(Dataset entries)
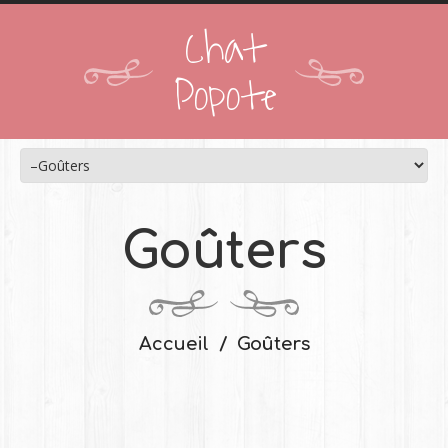
Chat
Popote
Goûters
Accueil
Goûters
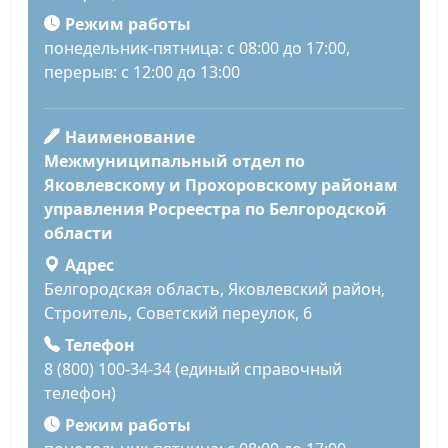
Режим работы
понедельник-пятница: с 08:00 до 17:00,
перерыв: с 12:00 до 13:00
Наименование
Межмуниципальный отдел по
Яковлевскому и Прохоровскому районам
управления Росреестра по Белгородской
области
Адрес
Белгородская область, Яковлевский район,
Строитель, Советский переулок, 6
Телефон
8 (800) 100-34-34 (единый справочный
телефон)
Режим работы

Aim of the exercise
An exact reprint of every record is required, with the pictures omitted.

Reply to the task
Chat
Popote
Goûters
Accueil
Goûters
Режим работы
понедельник-пятница: с 08:00 до 17:00,
перерыв: с 12:00 до 13:00
Наименование
Межмуниципальный отдел по
Яковлевскому и Прохоровскому районам
управления Росреестра по Белгородской
области
Адрес
Белгородская область, Яковлевский район,
Строитель, Советский переулок, 6
Телефон
8 (800) 100-34-34 (единый справочный
телефон)
Режим работы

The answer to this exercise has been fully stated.